Dicen, que el mundo está lleno de personas vacías, de cuerpos con almas huecas que necesitan alimentarse de los sentimientos de los demás para sentirse útiles, importantes…Vivos, al fin y al cabo.

Hay varios tipos de soledad. La que más apreciamos es aquella que nos permite entrar en contacto con nosotros mismos para escucharnos, y complacernos como criaturas hábiles que saben cuidar de su amor propio.

Ahora bien, si hay un tipo de soledad tan destructiva como peligrosa, es la que sentimos compartiendo tiempo, vida e instantes con personas que son importantes para nosotros, y que sin embargo, están vacías.

Y desde luego, son importantes porque las hemos elegido libremente, porque hemos proyectado en ellas emociones e incluso sentimientos intensos, hasta que poco a poco, vamos percibiendo que hay cosas que fallan, que hacen daño.

Entender el proceso por el cual podemos llegar a enamorarnos, por ejemplo, de una persona vacía es algo complejo. Y sin embargo, hay veces que en nuestro círculo social también disponemos de amigos con este rasgo, e incluso familiares muy cercanos son y siguen siendo personas vacías.

¿Qué debemos hacer ante esta flaqueza de emociones, ante esta falta de empatía y reprocidad para con nosotros mismos y nuestra integridad?

Veámoslo con detalle.

La soledad emocional en las personas vacías

Alejandro Dumas solía decir que su padre se quejaba a menudo de las personas vacías. Las definía como cántaros. “Cuánto más vacíos están más ruido hacen”.

Con esta frase tan simbólica, ya intuimos que este tipo de personalidad suele hacerse mucho de notar, no pasan desapercibidas por nuestra vida, ni tampoco nos dejan indiferentes.

Ahora bien ¿por qué las definimos así, con esos vacíos? ¿Qué hay detrás de este tipo de comportamientos?

1. Falta de reciprocidad emocional
No vamos a debatir aquí sobre la existencia o no del alma, que es en lo primero que se suele pensar cuando hablamos de personas vacías.

Entendamos pues el vacío como la “no existencia” de una serie de dimensiones básicas.

– Son incapaces de proyectarse en los demás para comprender, para empatizar y entender la perspectiva personal de quien tienen en frente.

– Su comportamiento se basa en un conjunto de reglas inconscientes donde la prioridad por uno mismo, y la búsqueda por cubrir las necesidades propias, son esenciales.

– Decimos inconscientes porque actúan siempre de forma automática, sin valorar los resultados, porque en su personalidad no caben los equívocos.

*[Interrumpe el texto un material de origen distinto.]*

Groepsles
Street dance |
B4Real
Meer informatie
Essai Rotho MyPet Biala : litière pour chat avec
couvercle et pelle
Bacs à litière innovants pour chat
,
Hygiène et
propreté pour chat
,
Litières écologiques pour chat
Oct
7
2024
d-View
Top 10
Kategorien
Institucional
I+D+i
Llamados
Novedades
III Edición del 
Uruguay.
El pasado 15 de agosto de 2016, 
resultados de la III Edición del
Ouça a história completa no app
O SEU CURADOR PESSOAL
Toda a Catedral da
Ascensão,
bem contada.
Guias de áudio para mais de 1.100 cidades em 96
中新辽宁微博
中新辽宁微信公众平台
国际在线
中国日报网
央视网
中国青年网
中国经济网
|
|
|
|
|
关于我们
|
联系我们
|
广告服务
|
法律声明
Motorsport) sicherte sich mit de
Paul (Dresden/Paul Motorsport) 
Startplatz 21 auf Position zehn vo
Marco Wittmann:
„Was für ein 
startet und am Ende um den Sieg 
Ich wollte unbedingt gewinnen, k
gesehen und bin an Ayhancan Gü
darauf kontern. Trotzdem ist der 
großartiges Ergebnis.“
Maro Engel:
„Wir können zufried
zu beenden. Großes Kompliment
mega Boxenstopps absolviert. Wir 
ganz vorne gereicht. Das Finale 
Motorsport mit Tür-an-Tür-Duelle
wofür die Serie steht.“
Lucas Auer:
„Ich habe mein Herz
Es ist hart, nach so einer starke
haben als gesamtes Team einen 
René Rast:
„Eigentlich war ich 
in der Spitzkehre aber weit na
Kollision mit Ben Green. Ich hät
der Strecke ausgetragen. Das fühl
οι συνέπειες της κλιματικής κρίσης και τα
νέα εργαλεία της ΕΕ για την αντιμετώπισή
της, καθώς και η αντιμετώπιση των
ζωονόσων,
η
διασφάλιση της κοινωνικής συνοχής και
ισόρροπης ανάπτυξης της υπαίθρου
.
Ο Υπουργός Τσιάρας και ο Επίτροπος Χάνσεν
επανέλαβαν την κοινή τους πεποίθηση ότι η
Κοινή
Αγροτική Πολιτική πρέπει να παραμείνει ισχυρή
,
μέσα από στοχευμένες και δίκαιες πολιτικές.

Equivocarse es una debilidad que no pueden permitirse.

– Las personas vacían no son buenas escuchando, ni abriéndose a los demás. Si en algún momento lo hacen es para buscar un beneficio propio.

2. Necesidad de someter y “apegarse” a alguien más emocional que ellos

Las personas vacías suelen caracterizarse por algo muy básico: por su ausencia de felicidad.

En su mundo, solo buscan mover los hilos para que los demás llenen sus vacíos insondables, para que cubran sus carencias manipulando las emociones ajenas.

No obstante, nunca habrá generosidad, altruismo o alegría de vivir, porque en las personas vacías no hay términos medios ni equilibrios.

Suelen oscilar en los extremos, en el todo o nada, en el amor desmedido para cubrir una necesidad, a la indiferencia más absoluta cuando se haya saciado, arropándote con el manto de la soledad emocional.

En su mundo, solo buscan mover los hilos para que los demás llenen sus vacíos insondables, para que cubran sus carencias manipulando las emociones ajenas.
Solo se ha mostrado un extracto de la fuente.